— Problem to work on —
Exactly as written and without the pictures, output the entries below.

Dataset entries

+++

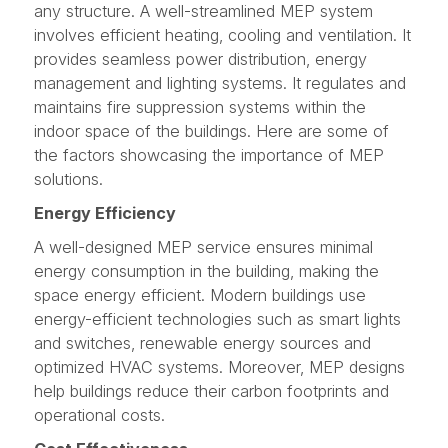
any structure. A well-streamlined MEP system
involves efficient heating, cooling and ventilation. It
provides seamless power distribution, energy
management and lighting systems. It regulates and
maintains fire suppression systems within the
indoor space of the buildings. Here are some of
the factors showcasing the importance of MEP
solutions.
Energy Efficiency
A well-designed MEP service ensures minimal
energy consumption in the building, making the
space energy efficient. Modern buildings use
energy-efficient technologies such as smart lights
and switches, renewable energy sources and
optimized HVAC systems. Moreover, MEP designs
help buildings reduce their carbon footprints and
operational costs.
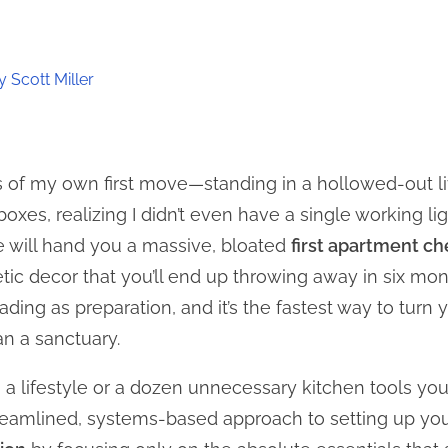
t
 Scott Miller
os of my own first move—standing in a hollowed-out 
oxes, realizing I didn’t even have a single working li
 will hand you a massive, bloated
first apartment ch
c decor that you’ll end up throwing away in six month
ing as preparation, and it’s the fastest way to turn
an a sanctuary.
n a lifestyle or a dozen unnecessary kitchen tools you’
treamlined, systems-based approach to setting up yo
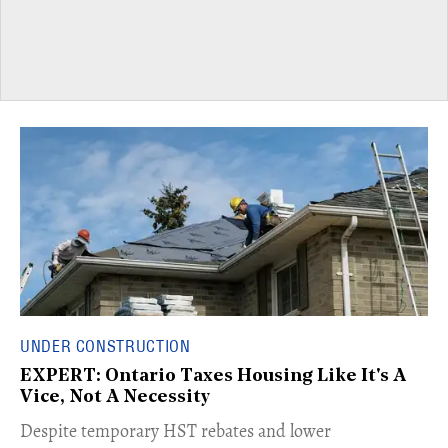
UNDER CONSTRUCTION
EXPERT: Ontario Taxes Housing Like It's A
Vice, Not A Necessity
​Despite temporary HST rebates and lower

+++

— Written response —
any structure. A well-streamlined MEP system
involves efficient heating, cooling and ventilation. It
provides seamless power distribution, energy
management and lighting systems. It regulates and
maintains fire suppression systems within the
indoor space of the buildings. Here are some of
the factors showcasing the importance of MEP
solutions.
Energy Efficiency
A well-designed MEP service ensures minimal
energy consumption in the building, making the
space energy efficient. Modern buildings use
energy-efficient technologies such as smart lights
and switches, renewable energy sources and
optimized HVAC systems. Moreover, MEP designs
help buildings reduce their carbon footprints and
operational costs.
t
 Scott Miller
os of my own first move—standing in a hollowed-out 
oxes, realizing I didn’t even have a single working li
 will hand you a massive, bloated
first apartment ch
c decor that you’ll end up throwing away in six month
ing as preparation, and it’s the fastest way to turn
an a sanctuary.
n a lifestyle or a dozen unnecessary kitchen tools you’
treamlined, systems-based approach to setting up yo
UNDER CONSTRUCTION
EXPERT: Ontario Taxes Housing Like It's A
Vice, Not A Necessity
​Despite temporary HST rebates and lower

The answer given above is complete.